**WORK REQUEST:** Go through the records, and copy each line in which the string "Pack" is present.

[MATERIAL SUPPLIED Boundary: Start]

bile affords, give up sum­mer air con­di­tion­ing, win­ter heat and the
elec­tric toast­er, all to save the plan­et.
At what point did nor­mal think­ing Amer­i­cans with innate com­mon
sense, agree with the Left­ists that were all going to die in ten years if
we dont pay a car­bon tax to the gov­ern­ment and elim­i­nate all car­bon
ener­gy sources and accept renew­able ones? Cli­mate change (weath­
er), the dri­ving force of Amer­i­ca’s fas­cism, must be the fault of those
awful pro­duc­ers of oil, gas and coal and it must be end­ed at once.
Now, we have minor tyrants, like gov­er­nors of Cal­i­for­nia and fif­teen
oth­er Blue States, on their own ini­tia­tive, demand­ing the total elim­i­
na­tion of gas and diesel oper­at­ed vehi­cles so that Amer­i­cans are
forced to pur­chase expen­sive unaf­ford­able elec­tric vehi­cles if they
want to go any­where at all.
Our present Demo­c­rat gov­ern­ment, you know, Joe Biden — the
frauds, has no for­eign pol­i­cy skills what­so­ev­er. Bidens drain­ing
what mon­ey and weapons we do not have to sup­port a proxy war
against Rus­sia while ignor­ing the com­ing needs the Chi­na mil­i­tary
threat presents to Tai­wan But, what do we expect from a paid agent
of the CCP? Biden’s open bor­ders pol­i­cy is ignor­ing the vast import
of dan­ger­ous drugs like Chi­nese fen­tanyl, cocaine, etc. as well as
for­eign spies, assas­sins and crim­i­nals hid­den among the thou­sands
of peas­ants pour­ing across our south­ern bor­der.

[MATERIAL SUPPLIED Boundary: End]
[MATERIAL SUPPLIED Boundary: Start]

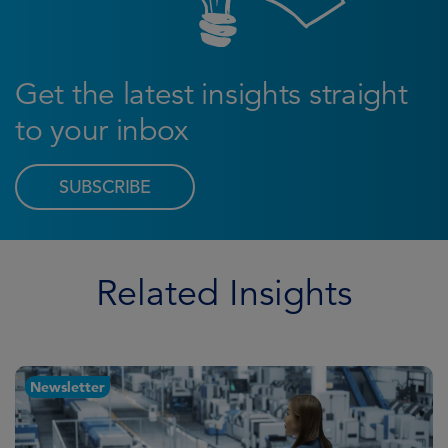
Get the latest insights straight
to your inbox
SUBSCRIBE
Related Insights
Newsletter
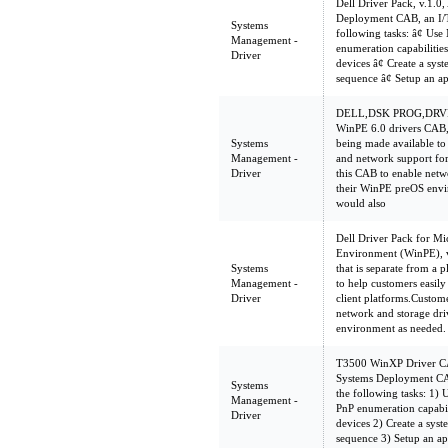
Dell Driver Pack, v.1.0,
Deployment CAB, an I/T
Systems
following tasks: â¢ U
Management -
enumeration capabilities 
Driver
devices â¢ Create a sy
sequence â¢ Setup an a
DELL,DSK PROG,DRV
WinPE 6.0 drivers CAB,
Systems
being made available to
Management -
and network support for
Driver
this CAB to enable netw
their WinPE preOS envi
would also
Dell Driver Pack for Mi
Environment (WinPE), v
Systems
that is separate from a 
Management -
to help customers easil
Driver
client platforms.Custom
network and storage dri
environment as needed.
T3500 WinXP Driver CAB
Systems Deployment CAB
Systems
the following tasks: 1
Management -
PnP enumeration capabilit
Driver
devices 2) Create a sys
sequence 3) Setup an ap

[MATERIAL SUPPLIED Boundary: End]

**TASK RESPONSE:**
Dell Driver Pack, v.1.0,
Dell Driver Pack for Mi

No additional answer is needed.